Work task:
After finding the line with "21 Maret 2024" in the entries below, retype exactly each line from there through the line with "at Konten Berikutnya", including that final line.
•••
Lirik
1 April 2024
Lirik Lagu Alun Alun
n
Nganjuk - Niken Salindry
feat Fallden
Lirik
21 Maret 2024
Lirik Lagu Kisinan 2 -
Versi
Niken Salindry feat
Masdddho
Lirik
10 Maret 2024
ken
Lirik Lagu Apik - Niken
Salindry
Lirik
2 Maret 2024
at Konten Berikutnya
•••
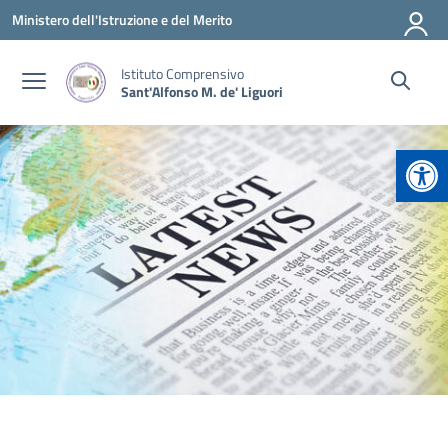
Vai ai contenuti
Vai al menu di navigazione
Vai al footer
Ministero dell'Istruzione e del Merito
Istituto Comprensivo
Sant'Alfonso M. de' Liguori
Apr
•••
Expected answer:
21 Maret 2024
Lirik Lagu Kisinan 2 -
Versi
Niken Salindry feat
Masdddho
Lirik
10 Maret 2024
ken
Lirik Lagu Apik - Niken
Salindry
Lirik
2 Maret 2024
at Konten Berikutnya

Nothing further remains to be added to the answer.